I.V.A. - Compensazione crediti (modalità operative)

oggetto: Procedure per la compensazione dei crediti IVA

La presente per ricordare i limiti e le modalità dell’utilizzo del credito annuale IVA relativo all’anno 2015.

• se di importo non superiore ad Euro 5.000,00 annui, con le consuete modalità (a mezzo F24);

• se di importo compreso tra Euro 5.000,01 ed Euro 15.000,00 annui, solo a decorrere dal giorno 16 del mese successivo a quello di presentazione della dichiarazione annuale Iva (che può avvenire dal 1 febbraio 2016 al 30 settembre 2016) o della istanza periodica trimestrale.
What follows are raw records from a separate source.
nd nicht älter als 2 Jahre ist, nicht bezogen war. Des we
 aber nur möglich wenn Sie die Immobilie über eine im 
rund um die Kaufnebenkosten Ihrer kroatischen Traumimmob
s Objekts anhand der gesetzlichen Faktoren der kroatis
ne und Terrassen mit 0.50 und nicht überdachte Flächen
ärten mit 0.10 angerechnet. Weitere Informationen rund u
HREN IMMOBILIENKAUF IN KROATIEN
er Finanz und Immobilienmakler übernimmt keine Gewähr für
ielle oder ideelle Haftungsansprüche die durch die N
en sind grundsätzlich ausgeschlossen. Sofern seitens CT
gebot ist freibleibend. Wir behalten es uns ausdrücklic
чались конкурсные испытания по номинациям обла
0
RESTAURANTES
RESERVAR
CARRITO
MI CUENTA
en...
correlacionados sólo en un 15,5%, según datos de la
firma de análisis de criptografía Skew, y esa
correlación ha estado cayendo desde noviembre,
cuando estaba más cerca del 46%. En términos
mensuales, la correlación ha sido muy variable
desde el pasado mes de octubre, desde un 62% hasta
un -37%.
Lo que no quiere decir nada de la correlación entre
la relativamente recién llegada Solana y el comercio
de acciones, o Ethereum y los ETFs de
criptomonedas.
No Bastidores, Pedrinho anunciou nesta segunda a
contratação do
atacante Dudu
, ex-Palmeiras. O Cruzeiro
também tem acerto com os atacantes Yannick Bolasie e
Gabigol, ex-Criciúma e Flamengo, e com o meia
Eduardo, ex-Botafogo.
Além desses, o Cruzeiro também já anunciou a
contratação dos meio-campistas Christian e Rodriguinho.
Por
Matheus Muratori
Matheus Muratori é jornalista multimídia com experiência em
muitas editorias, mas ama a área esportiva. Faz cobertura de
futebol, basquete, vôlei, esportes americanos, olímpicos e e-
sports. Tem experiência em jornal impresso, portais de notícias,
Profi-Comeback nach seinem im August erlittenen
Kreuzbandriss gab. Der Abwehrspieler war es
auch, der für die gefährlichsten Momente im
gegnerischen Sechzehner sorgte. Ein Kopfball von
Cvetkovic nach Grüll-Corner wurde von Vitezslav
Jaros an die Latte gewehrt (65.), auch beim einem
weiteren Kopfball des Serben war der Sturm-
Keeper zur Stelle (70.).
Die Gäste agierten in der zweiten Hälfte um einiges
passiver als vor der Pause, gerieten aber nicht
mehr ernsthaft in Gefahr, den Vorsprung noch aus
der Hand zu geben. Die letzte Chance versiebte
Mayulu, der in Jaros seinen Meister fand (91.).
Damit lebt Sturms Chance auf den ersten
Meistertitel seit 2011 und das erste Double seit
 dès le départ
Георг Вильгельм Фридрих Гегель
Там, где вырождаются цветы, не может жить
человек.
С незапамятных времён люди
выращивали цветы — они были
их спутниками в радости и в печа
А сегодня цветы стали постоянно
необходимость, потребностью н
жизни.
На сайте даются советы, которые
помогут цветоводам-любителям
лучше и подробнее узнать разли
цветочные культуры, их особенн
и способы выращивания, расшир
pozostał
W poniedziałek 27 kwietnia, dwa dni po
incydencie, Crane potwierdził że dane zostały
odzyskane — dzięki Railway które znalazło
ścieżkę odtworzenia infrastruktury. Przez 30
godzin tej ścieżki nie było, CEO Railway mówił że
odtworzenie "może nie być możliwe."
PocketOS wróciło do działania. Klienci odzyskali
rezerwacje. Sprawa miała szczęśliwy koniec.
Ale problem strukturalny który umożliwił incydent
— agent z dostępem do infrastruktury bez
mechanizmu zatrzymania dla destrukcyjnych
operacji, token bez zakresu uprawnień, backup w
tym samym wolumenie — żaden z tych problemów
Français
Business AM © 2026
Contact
Quindi, con riferimento al credito risultante da dichiarazione annuale riferita al 2015, esso potrà essere utilizzato a decorrere, al più presto, dal 16 marzo 2016, a condizione che la predetta dichiarazione sia presentata nel corso del mese di febbraio p.v.;

• se di importo superiore ad Euro 15.000,00 annui, oltre a valere quanto detto nel punto precedente, è necessario che sulla dichiarazione annuale siano apposti (alternativamente):

- il visto di conformità da parte di un commercialista o di un consulente del lavoro; - la sottoscrizione del soggetto che effettua il controllo contabile (revisore o Collegio Sindacale).

Limiti alle compensazioni

Limiti in presenza di debiti iscritti a ruolo

Ai sensi dell’articolo 31 D.L. 78/2010 è previsto un blocco alla possibilità di utilizzare in compensazione i crediti relativi alle imposte erariali, anche iva, qualora il contribuente presenti ruoli scaduti di importo superiore a 1.500 euro. La compensazione dei crediti torna ad essere possibile solo dopo aver provveduto al pagamento dei ruoli scaduti.

Limiti di importo

L’importo di crediti fiscali e contributivi che possono essere utilizzati in compensazione nel modello F24 nel corso dell’anno non può superare il limite di Euro 700.000,00.